Juliana Kozak Rogo.

New Director of Cambridge MBA: Focus on critical thinking and challenging your beliefs

4 October 2024

The article at a glance

Challenging beliefs and building a firm foundation of skills is crucial for students beginning their MBA journey, says Juliana Kozak Rogo, new Director of the Cambridge MBA programme.

Category: News Programme news

“Our brains are hardwired for stories,” Juliana Kozak Rogo told the new cohort of Cambridge MBA students, stressing the importance of “building a coherent story in persuading others and explaining phenomena.”

The passing of the Director’s torch at the Cambridge MBA, the largest degree programme at Cambridge Judge Business School, is always a moment for the Business School to reflect, and 2024 was no exception as Juliana became Director, following the 5-year term of Michael Kitson, Associate Professor in International Macroeconomics.

The MBA class of 2024 includes 244 students representing 49 nationalities. The average age is 29 with 6 years’ work experience, and women comprise 47% of the new class.

Students should focus on building skills for tougher times ahead

Juliana Kozak Rogo.
Dr Juliana Kozak Rogo

“Critical thinking is essential,” said Juliana, Management Practice Associate Professor at Cambridge Judge, at a 16 September orientation session. “It’s not just about crunching the numbers; it’s about challenging your beliefs, being the prosecutor and judge of your own stories”, and building a “firm foundation of skills for when the waves become more turbulent.”

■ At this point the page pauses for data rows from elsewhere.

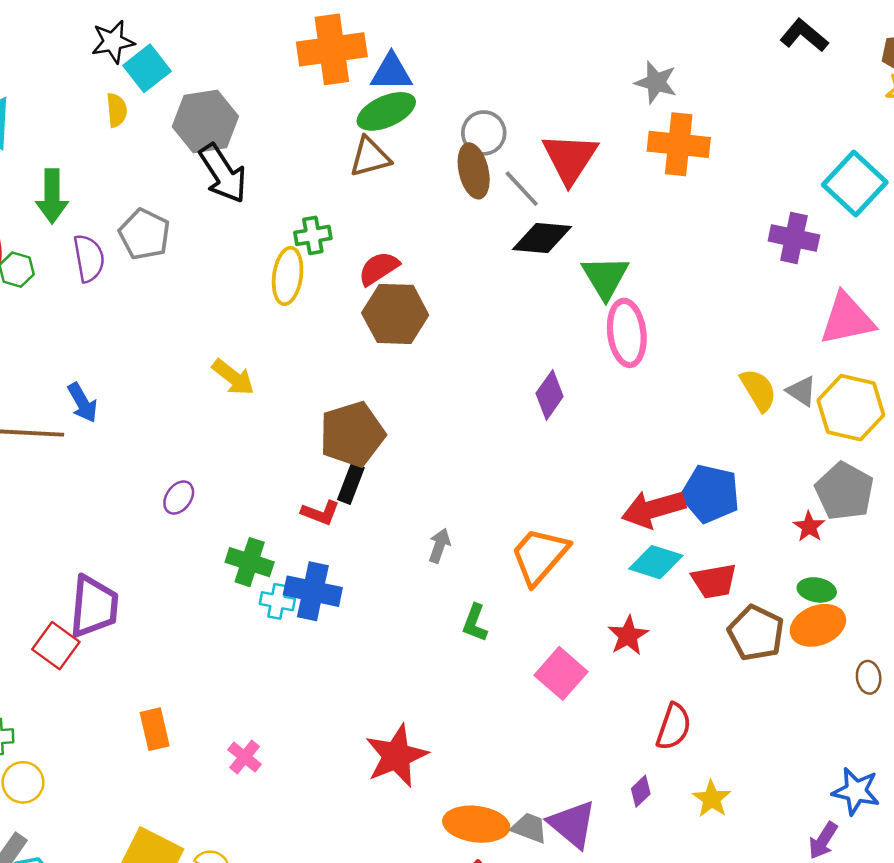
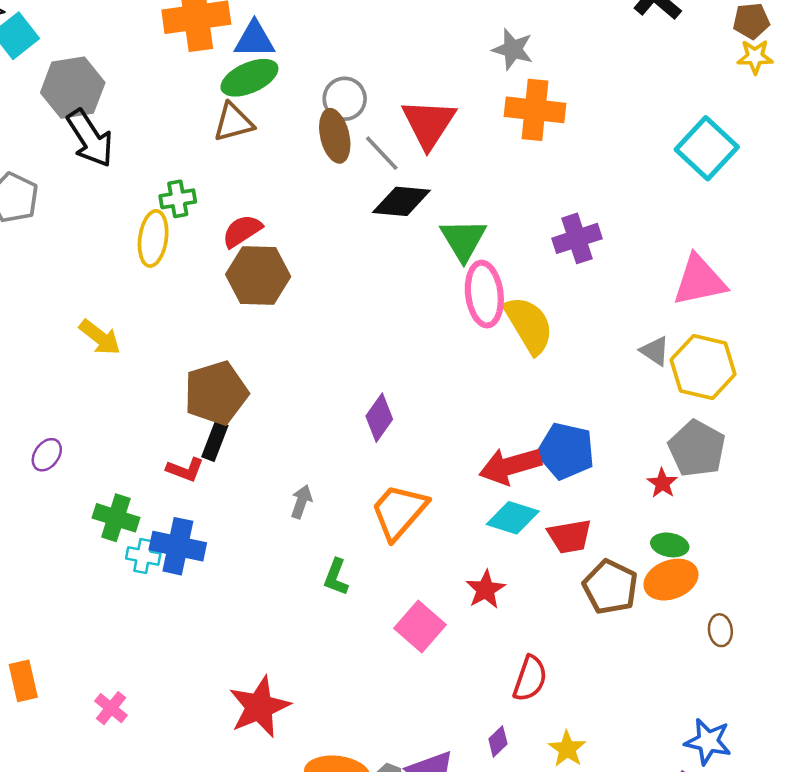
purple cross: (794, 238) -> (577, 238), moved, turned -30
yellow semicircle: (758, 390) -> (529, 325), moved, size x1.4
purple diamond: (550, 395) -> (379, 418), moved

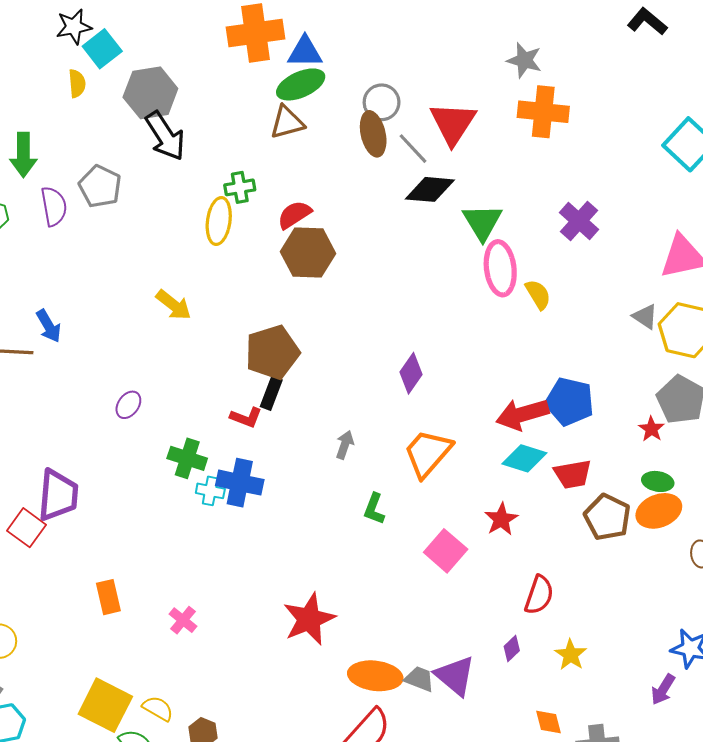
purple cross: (577, 238) -> (579, 221), turned -30
yellow semicircle: (529, 325) -> (538, 295), size x0.6

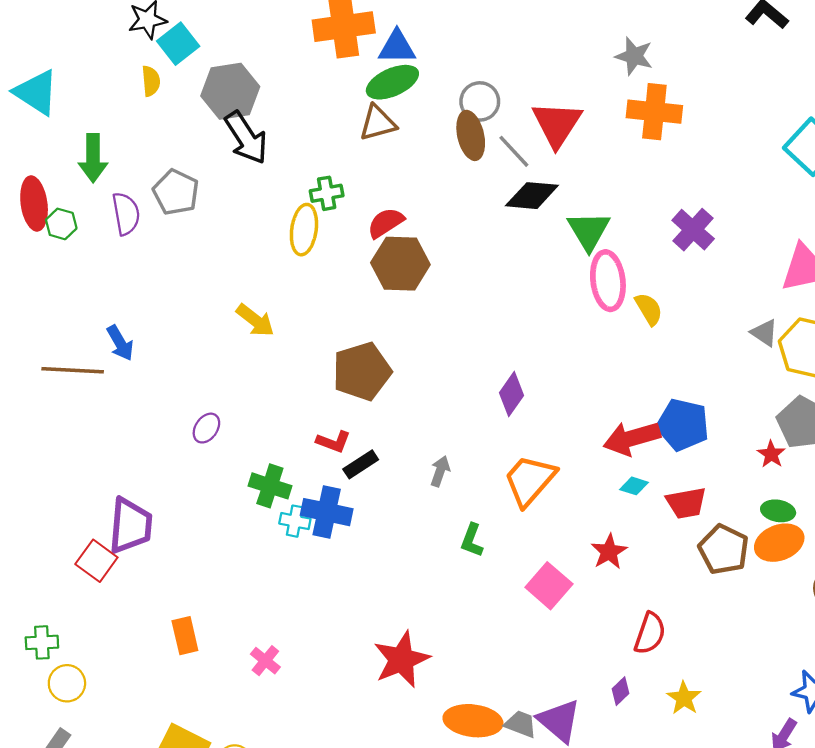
black rectangle: (271, 393) -> (361, 464), moved, turned 36
cyan diamond: (524, 458) -> (634, 486), size x0.6

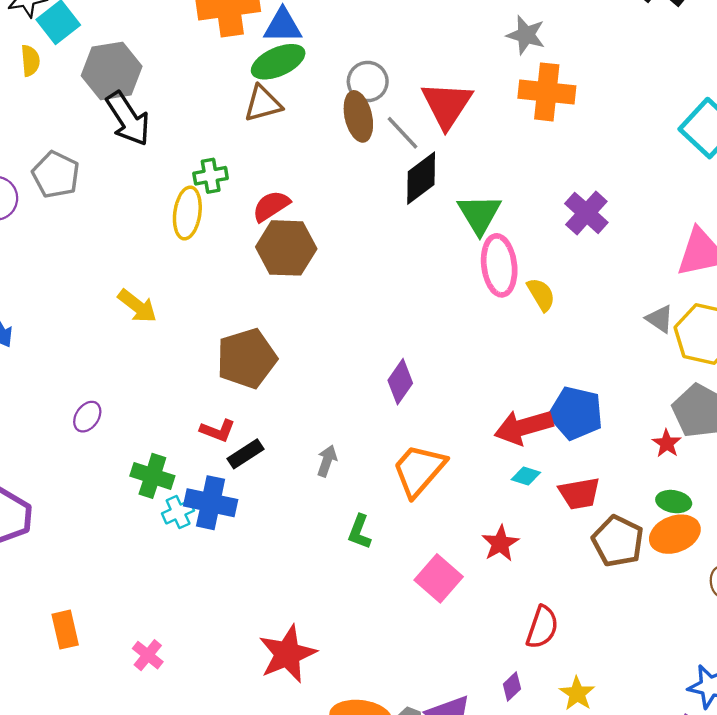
black diamond: (532, 196) -> (421, 178), turned -42
cyan cross: (295, 521) -> (178, 512), turned -36

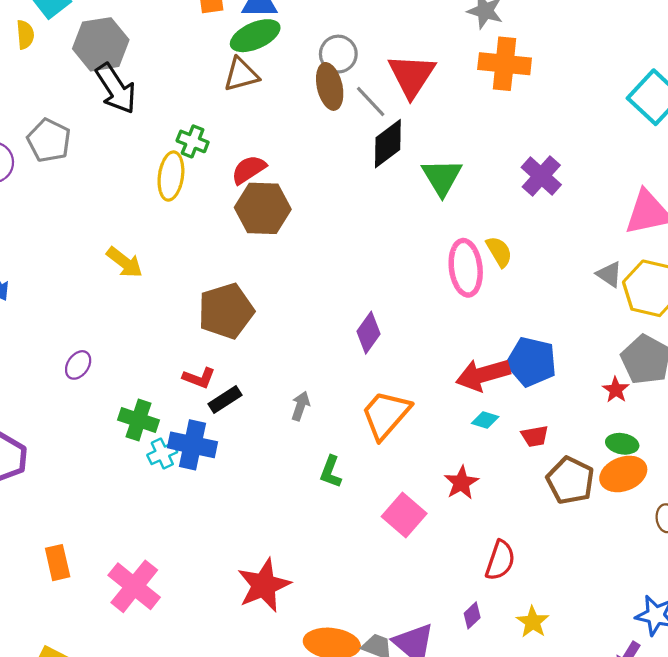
green cross: (211, 176) -> (193, 141), turned 32
pink ellipse: (499, 265) -> (466, 268), moved
red trapezoid: (579, 493) -> (535, 436), size x0.7
pink cross: (148, 655) -> (134, 586), size x1.8

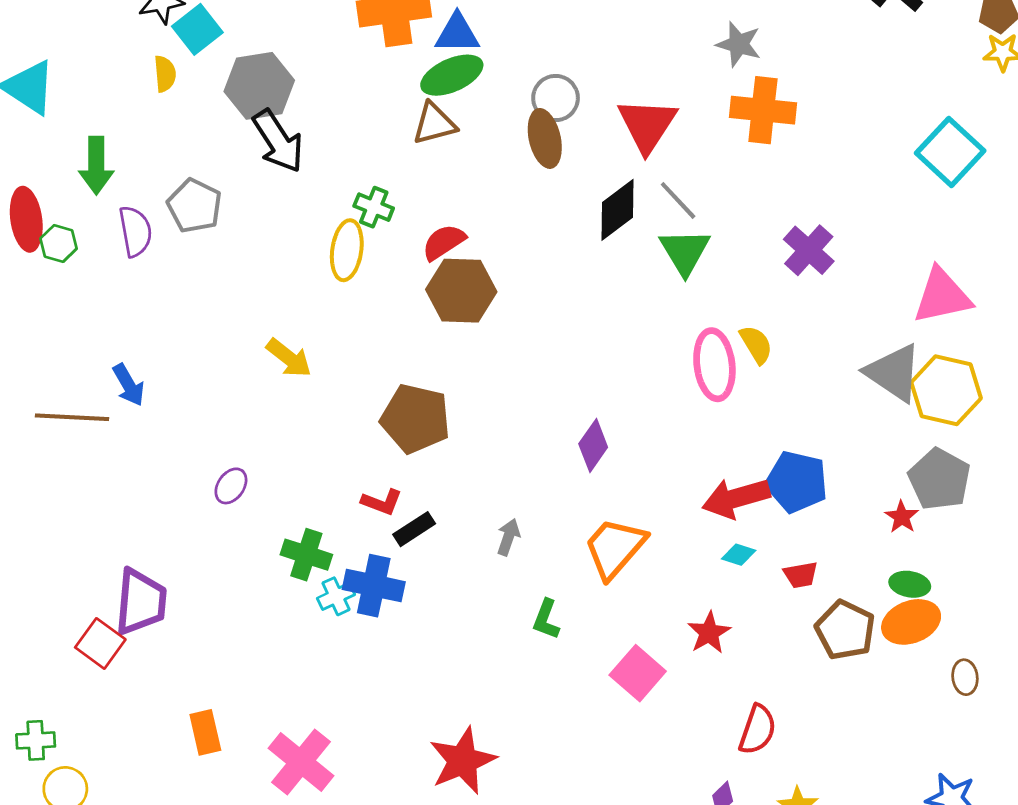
gray line: (371, 102) -> (678, 200), moved
gray triangle: (609, 274) -> (894, 373), size x1.8
brown pentagon: (226, 311) -> (415, 419), turned 30

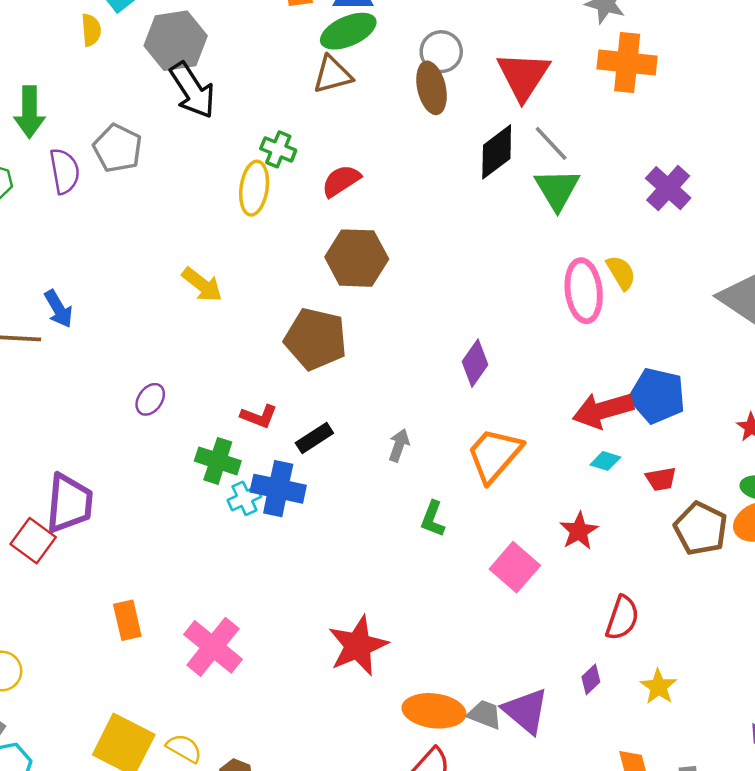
brown hexagon: (461, 291) -> (357, 258), moved
red L-shape: (382, 502) -> (259, 416), moved

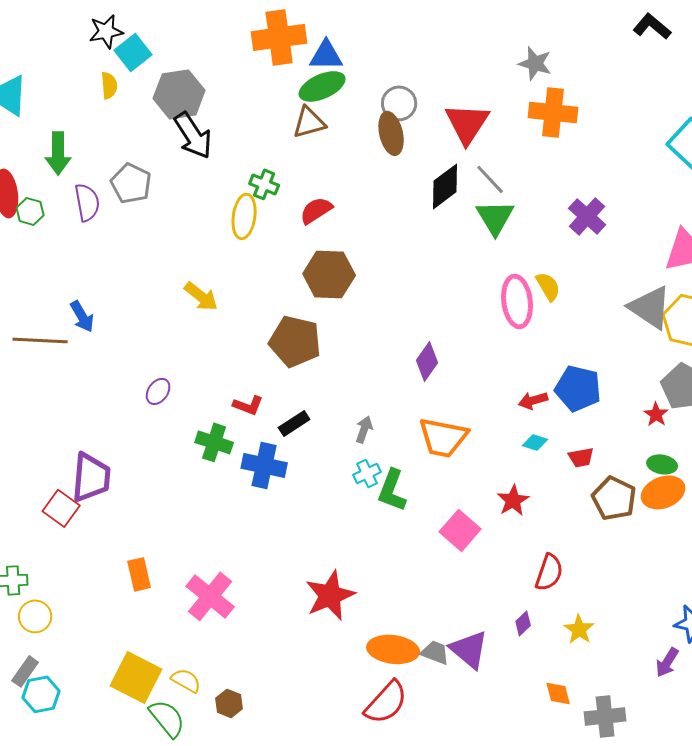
red arrow: (603, 410) -> (533, 400), size x0.6
orange trapezoid: (494, 455) -> (443, 437), turned -120
cyan cross: (244, 498) -> (367, 473), moved
green L-shape: (433, 519) -> (392, 490), size x1.4

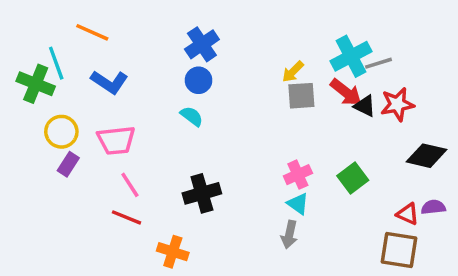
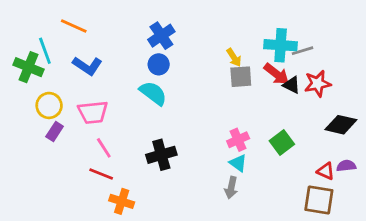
cyan cross: (351, 56) -> (281, 45), turned 32
yellow arrow: (293, 72) -> (234, 58), turned -78
cyan semicircle: (192, 116) -> (153, 93), size x1.5
orange cross: (173, 252) -> (122, 201), moved

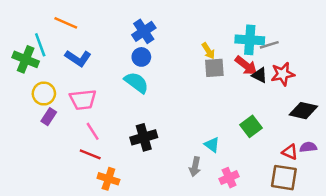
pink cross: (238, 140) -> (229, 178), moved
gray arrow: (231, 188) -> (195, 167), moved

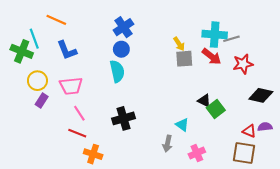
blue L-shape: (78, 58) -> (67, 50), turned 35
black triangle: (260, 75) -> (204, 101), moved
cyan semicircle: (136, 83) -> (117, 71), turned 40

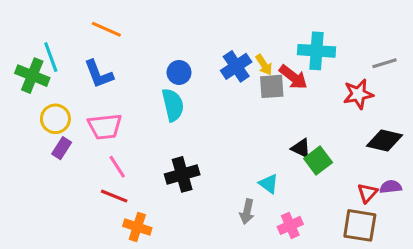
orange line: (56, 20) -> (106, 29), moved
blue cross: (123, 27) -> (236, 66), moved
gray line: (231, 39) -> (384, 63), moved
red arrow: (212, 57) -> (293, 77), moved
red triangle: (249, 131) -> (367, 193), turned 48

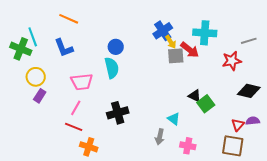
blue cross: (236, 66) -> (163, 31), moved
pink trapezoid: (105, 127) -> (82, 82), moved
pink line: (117, 167) -> (76, 108), turned 63
pink cross: (290, 225) -> (188, 146), turned 35

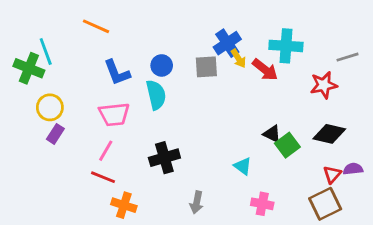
blue L-shape: (64, 48) -> (117, 72), moved
gray square: (176, 56) -> (206, 67), moved
black diamond: (249, 91) -> (329, 134), moved
gray arrow: (160, 137) -> (197, 202), moved
brown square: (233, 146) -> (325, 204), turned -35

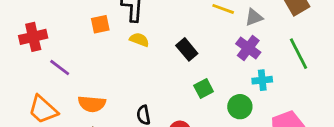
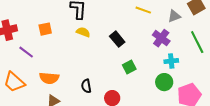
gray triangle: (254, 17) -> (174, 16), moved
orange square: (100, 24) -> (45, 29), moved
green circle: (240, 107) -> (164, 82), moved

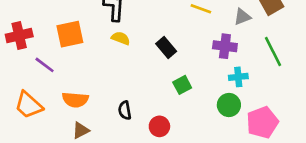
orange square: (45, 29) -> (70, 34), size x1.5
purple cross: (161, 38) -> (225, 46), turned -30

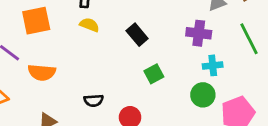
orange semicircle: (75, 100) -> (42, 72), moved
black semicircle: (125, 110) -> (94, 100), turned -84

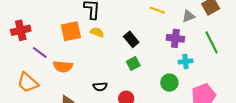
orange square: (36, 21) -> (71, 31), moved
green square: (154, 74) -> (133, 63), moved
green circle: (203, 95) -> (169, 83), moved

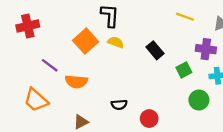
red cross: (21, 30) -> (28, 26), moved
orange square: (71, 31) -> (86, 41), turned -30
green square: (133, 63) -> (184, 70), moved

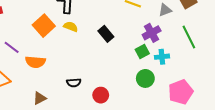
purple cross: (206, 49) -> (152, 33), turned -36
green square: (184, 70) -> (142, 52), moved

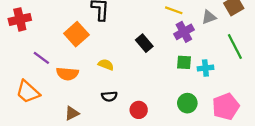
yellow semicircle: (71, 27) -> (106, 65), moved
purple cross: (152, 33) -> (184, 32), moved
green square: (142, 52) -> (184, 62), turned 32
green circle: (145, 78) -> (187, 103), moved

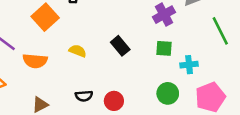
black rectangle: (144, 43) -> (120, 46), moved
cyan cross: (205, 68) -> (189, 65), moved
black semicircle: (109, 96) -> (84, 96), moved

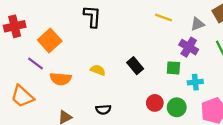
purple cross: (164, 15) -> (189, 47), moved, turned -30
orange square: (45, 17) -> (50, 41), moved
red circle: (114, 101) -> (155, 103), moved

A native of Brazil who previously worked as an economic analyst at the Central Bank of Brazil, Juliana arrived at Cambridge Judge in 2020 after teaching business in Canada and the US. She previously was Director of the Business School’s MPhil in Management programme, and is a member of the Economics and Policy subject group at Cambridge Judge.

“My vision for the MBA programme is that the students really be the lifeblood of this Business School,” she says. “I hope they can engage with and energise with the content and the environment in a meaningful way and take with them valuable lessons and experiences that would allow them to be thoughtful leaders – to ask the right questions, to create new knowledge and engage communities globally in innovative, inclusive, collaborative and sustainable ways.”

The past 5 years have catapulted sustainability to the fore

Reflecting on his 5-year term as Director, Michael says Cambridge MBA students now have increasingly “greater concern about global issues such as climate change and inequality”, and crucial topics such as sustainability are now more fully reflected in the curriculum.

“We’re educating transformational leaders to make the world a better place,” he says.

Michael praises teamwork throughout the Business School in responding to challenges posed by the COVID-19 pandemic that began shortly after he became Director in 2019, succeeding Jane Davies, Management Practice Professor in Operations Management.

Embracing technology and wider University community to make more room for discussion

Michael Kitson.
Michael Kitson

“We successfully navigated these challenges, partly through new uses of technology” in developing online and hybrid learning materials during the pandemic, says Michael. “We’ve used some of the lessons we learned to now embed certain material online, out of the classroom, to make more room for discussion and debate in the classroom.

“The University of Cambridge makes progress by having discussion and debate and disagreement, and we help create leaders who understand the value of diverse ideas.”

Michael added that the Cambridge MBA programme is now increasingly engaged with the colleges that are an important part of the University, as each MBA student is also a member of a College where they meet other students from many disciplines. “It’s important that students understand the views of others, and at the colleges they meet people different from themselves in terms of both their area of studies and their interests”.

Taking a long-term view while utilising the alumni network

In his introductory remarks to the Cambridge MBA orientation session, Professor Gishan Dissanaike, Interim Dean of Cambridge Judge, urged students to take a long-term view by gaining knowledge and skills in a variety of areas that may be needed not immediately but for a job taken later in one’s career.

And he emphasised the lifelong importance of the University of Cambridge alumni network, joking that, like the ‘Hotel California’ immortalised in the iconic song by the Eagles, students at the University “can check out but you can never leave”.